⟨

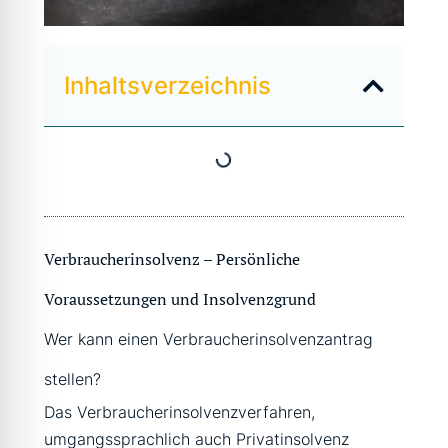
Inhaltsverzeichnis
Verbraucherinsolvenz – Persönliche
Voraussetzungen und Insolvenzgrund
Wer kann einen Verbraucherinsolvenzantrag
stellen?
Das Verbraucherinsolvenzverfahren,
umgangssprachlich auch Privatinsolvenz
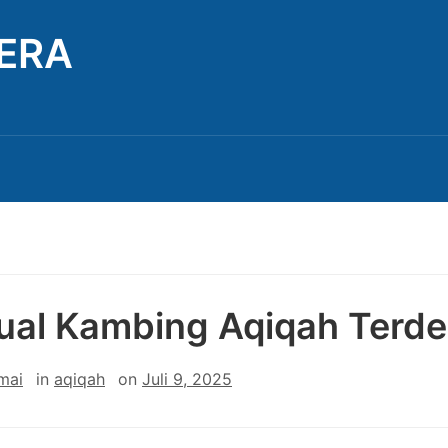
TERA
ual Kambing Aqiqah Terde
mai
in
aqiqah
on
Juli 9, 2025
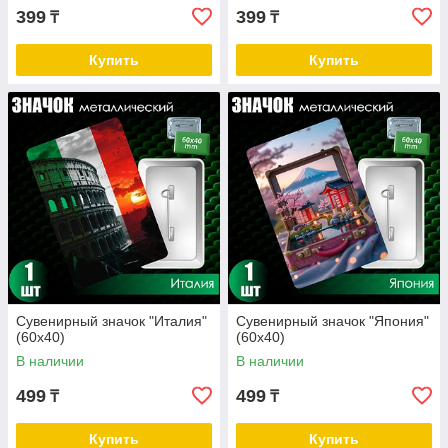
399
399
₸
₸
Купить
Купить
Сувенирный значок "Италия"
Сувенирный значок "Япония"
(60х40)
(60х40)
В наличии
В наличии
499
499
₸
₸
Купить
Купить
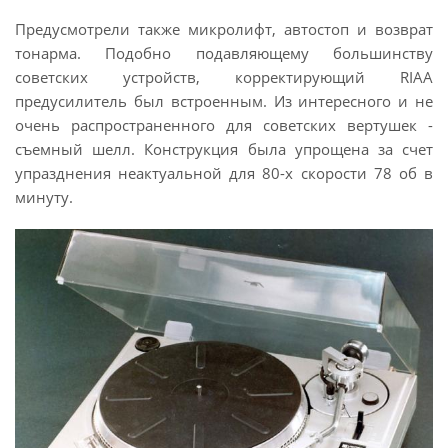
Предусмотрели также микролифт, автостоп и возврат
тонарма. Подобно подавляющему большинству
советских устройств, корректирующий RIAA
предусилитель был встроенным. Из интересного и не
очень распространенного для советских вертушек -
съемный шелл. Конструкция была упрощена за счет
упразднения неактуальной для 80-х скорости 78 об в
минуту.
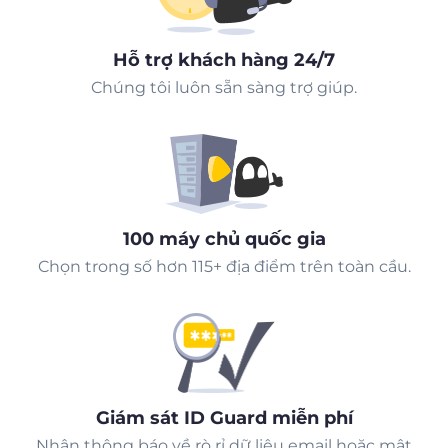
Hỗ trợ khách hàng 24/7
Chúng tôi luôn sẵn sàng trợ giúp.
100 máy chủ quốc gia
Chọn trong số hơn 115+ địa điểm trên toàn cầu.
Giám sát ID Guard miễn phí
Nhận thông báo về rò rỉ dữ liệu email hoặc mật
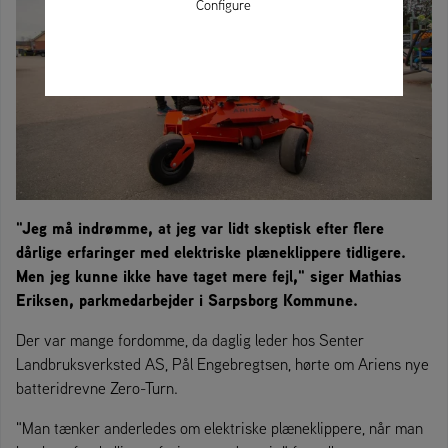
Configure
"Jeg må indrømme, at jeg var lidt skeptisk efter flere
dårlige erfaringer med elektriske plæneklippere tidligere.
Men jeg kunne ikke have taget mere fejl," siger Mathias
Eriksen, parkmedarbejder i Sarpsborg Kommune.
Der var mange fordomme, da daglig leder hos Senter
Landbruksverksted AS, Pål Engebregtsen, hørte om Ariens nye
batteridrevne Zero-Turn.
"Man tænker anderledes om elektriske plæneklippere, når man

⟩

▶ **Action item**
Among the lines above, find those containing the word "значок" and copy each.

▶ **Task solution**
Сувенирный значок "Италия"
Сувенирный значок "Япония"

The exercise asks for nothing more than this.